This relatively thorough news release summarizes the results of a 24-week randomized trial of the biologic drug ixekizumab (marketed as Taltz) in patients with psoriatic arthritis. While the release hits most of the key points that any journalist might ask when writing about this study, it offers too little discussion of harms and no mention of the drug’s cost.
People with psoriatic arthritis often have painful, red, scaly patches on their skin and they may not be effectively treated with TNF inhibitors (drugs commonly used to treat inflammatory conditions). If only half of psoriatic arthritis patients get better with TNF inhibitors then another option would be most welcome for those that have found no relief.
The drug under study, ixekuzumab, appears to be effective in reducing symptoms of joint tenderness and swelling, and if it can provide these benefits at a reasonable level of safety, this could be a great advance. At the same time, if the goal of treatment is to prevent long-term complications of psoriatic arthritis (severe joint and bone damage and functional disability), we are still left wondering if this potential new treatment represents a benefit beyond 6 months for psoriatic arthritis sufferers.
No cost information was provided, even though the drug is already on the market for another condition. According to GoodRx, one 80 mg auto-injector of the drug costs around $4,700.
We are told that “19.5 percent of patients who received only the placebo injections were judged to have met the trial’s specified clinical endpoint — at least a 20 percent reduction in the number of tender and swollen joints — the response rate among those getting the real drug every four weeks was 53.3 percent. Those getting the drug every two weeks didn’t do any better and were slightly more prone to side effects, such as a mild reaction at the injection site.”
This is an adequate discussion of the drug’s benefits.
We learn that “few serious adverse events were reported for patients receiving the drug, or the placebo” but a close reading of the actual abstract shows that 7 percent of patients taking the drug every two weeks (versus 3 percent on placebo) had serious adverse events. If the absolute effects on benefits are reported why are not the absolute effects of the harms? We think it is important to at least list the major adverse events that occurred during the trial.
We learn that this is a randomized, blinded, three-armed, multi-site study that lasted 24 weeks, which is a sufficient description of the quality of evidence. We wish the release had mentioned that it remains uncertain how patients on the drug would fare long-term, beyond the 6 months of the trial.

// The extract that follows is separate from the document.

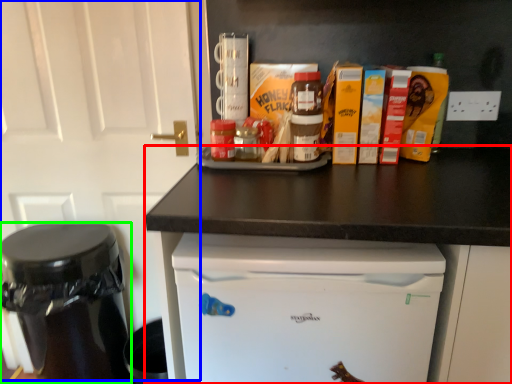 Question: Estimate the real-world distances between objects in this image. Which object is farther from counter (highlighted by a red box), door (highlighted by a blue box) or appliance (highlighted by a green box)?

Choices:
 (A) door
 (B) appliance

Answer: (B) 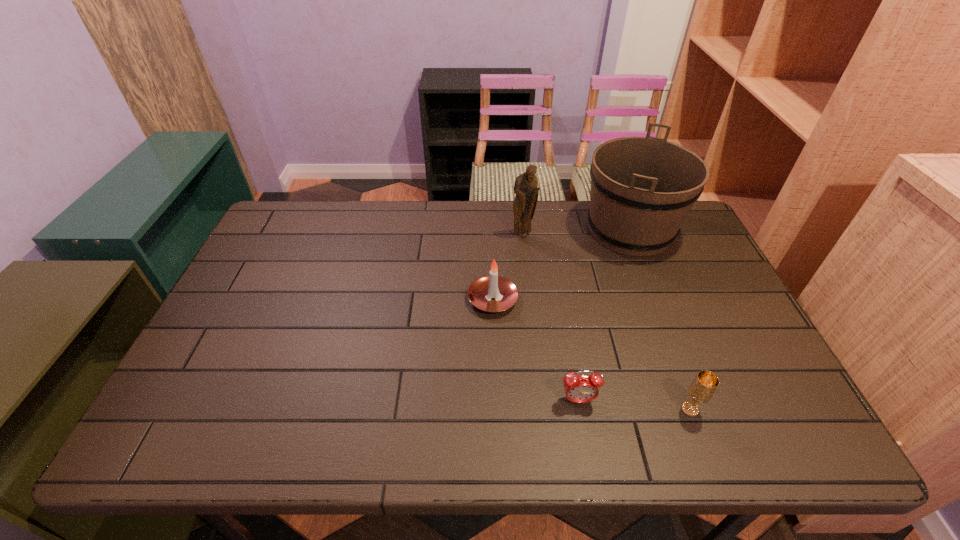 Locate an element on the screen. The height and width of the screenshot is (540, 960). vacant space located on the face of the third object from left to right is located at coordinates (586, 441).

There is no disease mongering. The release provides strong context on the condition as well as how the drug is believed to work.
The release states that the manufacturer paid for the trial and the key spokesperson, the principle investigator served as a consultant to Eli Lilly.
There was a good explanation about the alternatives — drugs like the TNF inhibitors already on the market such as adalimumab, etanercept and infliximab — but that “only about half of psoriatic arthritis patients who are given TNF inhibitors get better.” We also learn that “another approved monoclonal-antibody that targets IL-17, secukinumab, was approved in 2016 for psoriatic arthritis.”
The release notes that the drug has been FDA approved and is available for patients with psoriasis and that Lily has applied for FDA approval for use in patients with psoriatic arthritis as well.
The release does an acceptable job of describing the drug’s place in the treatment landscape. It does not make an outward claim of novelty, but it appears to be the first such randomized trial for this type of arthritis.
There are no examples of unjustified language.